• **What you have to do**: Each line below that contains "energy" should be counted; give the total alone.

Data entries
- - -

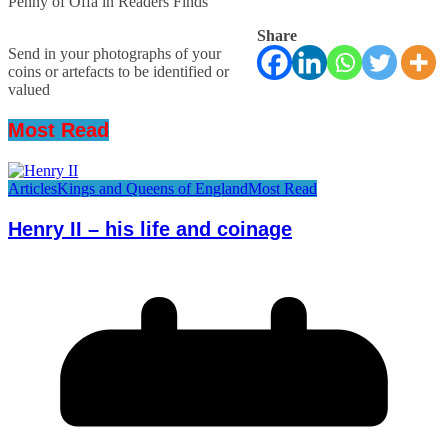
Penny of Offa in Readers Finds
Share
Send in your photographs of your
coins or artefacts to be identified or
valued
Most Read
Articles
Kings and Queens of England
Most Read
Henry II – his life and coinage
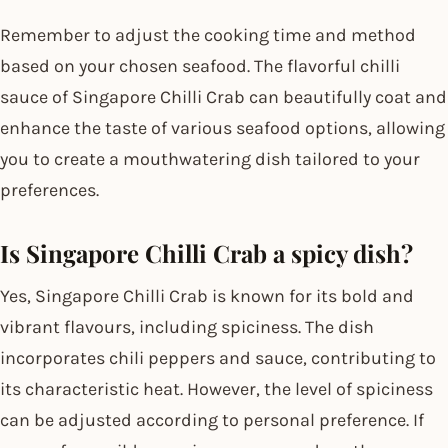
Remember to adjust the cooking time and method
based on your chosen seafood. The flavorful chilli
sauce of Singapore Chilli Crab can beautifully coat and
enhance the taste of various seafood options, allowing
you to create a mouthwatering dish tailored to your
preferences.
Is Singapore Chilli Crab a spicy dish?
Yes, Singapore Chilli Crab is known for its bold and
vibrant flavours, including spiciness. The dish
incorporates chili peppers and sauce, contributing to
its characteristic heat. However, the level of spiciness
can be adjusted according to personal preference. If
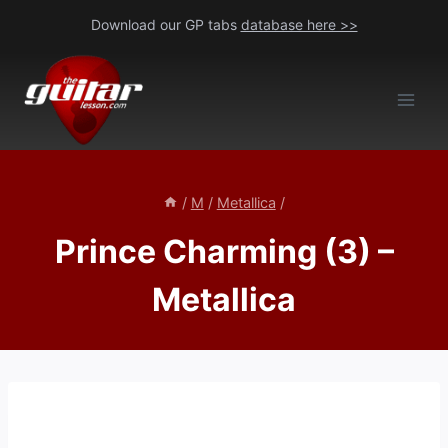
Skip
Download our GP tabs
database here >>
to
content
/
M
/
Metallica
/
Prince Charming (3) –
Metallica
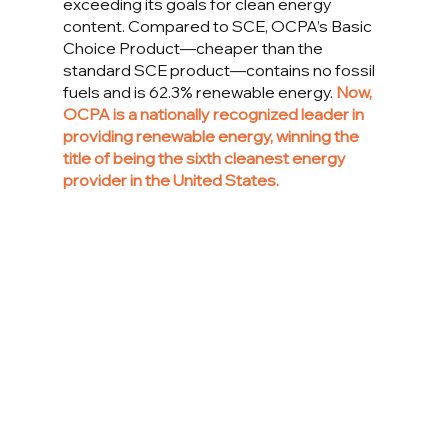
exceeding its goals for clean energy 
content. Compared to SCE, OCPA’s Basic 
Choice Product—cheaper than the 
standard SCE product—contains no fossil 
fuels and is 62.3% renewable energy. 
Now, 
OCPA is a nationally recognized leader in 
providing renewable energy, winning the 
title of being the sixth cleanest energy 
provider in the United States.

- - -

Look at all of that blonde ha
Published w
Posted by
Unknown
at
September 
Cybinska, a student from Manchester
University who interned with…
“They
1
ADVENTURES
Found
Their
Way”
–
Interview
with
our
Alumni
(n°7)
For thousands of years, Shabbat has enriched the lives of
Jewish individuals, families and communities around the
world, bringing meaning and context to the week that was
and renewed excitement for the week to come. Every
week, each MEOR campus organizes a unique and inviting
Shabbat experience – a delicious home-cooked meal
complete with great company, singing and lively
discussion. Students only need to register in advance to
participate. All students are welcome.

- - -

• **Exercise solution**: 4